Data for case-control comparison of allele frequencies of 3442 variants, detected in pooled sequencing experiment for 42 case and 40 control pools. Overall genomic inflation (lambda) of 1.3 was observed.A genomic control correction was therefore applied for downstream association analysis (Materials and Methods).

https://doi.org/10.1371/journal.pgen.1004955.g003

Association analysis

Variant level association with case-control status of pools was performed using logistic regression on 3,442 SNVs after exclusion of 307 SNVs that were too rare (had zero count in case or controls), or only had allele counts in excluded pools (Materials and Methods) (Fig. 3). Encouragingly, several known common and low frequency CD susceptibility variants were detected including variants in ATG16L1, IRGM, IL23R, CARD9 and NOD2, and rare variants in IL23R and NOD2 [7, 8, 10, 11, 17], all of which showed the expected CD odds ratios and allele frequencies in both cases and controls (S2 Table).
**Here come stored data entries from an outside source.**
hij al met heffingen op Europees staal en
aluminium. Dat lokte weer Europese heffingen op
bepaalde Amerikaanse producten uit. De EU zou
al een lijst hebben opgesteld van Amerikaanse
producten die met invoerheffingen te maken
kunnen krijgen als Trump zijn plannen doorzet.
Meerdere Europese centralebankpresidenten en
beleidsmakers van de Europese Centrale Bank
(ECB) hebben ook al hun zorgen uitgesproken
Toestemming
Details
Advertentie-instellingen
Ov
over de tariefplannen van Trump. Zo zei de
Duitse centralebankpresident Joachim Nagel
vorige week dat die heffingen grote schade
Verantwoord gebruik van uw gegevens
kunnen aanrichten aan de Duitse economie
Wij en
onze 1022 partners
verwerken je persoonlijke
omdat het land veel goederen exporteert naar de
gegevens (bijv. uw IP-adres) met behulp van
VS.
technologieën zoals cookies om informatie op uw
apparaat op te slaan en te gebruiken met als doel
We noticed that 1,099 of 3,442 SNVs tested for association in our sequencing data were either included in the IBD Immunochip project directly (803) or by a suitable tagging SNP (r2≥0.8, n = 296) [4]. The IBD Immunochip dataset was therefore considered as an independent replication study for these 1099 variants. We found that 43 of the 141 variants (30.5%) that were at least nominally associated in our sequencing data (p<0.05) were also associated in the CD Immunochip data (p<5x10−8), resulting in a significant correlation between the two datasets (r = 0.446, p = 4.46x10−32).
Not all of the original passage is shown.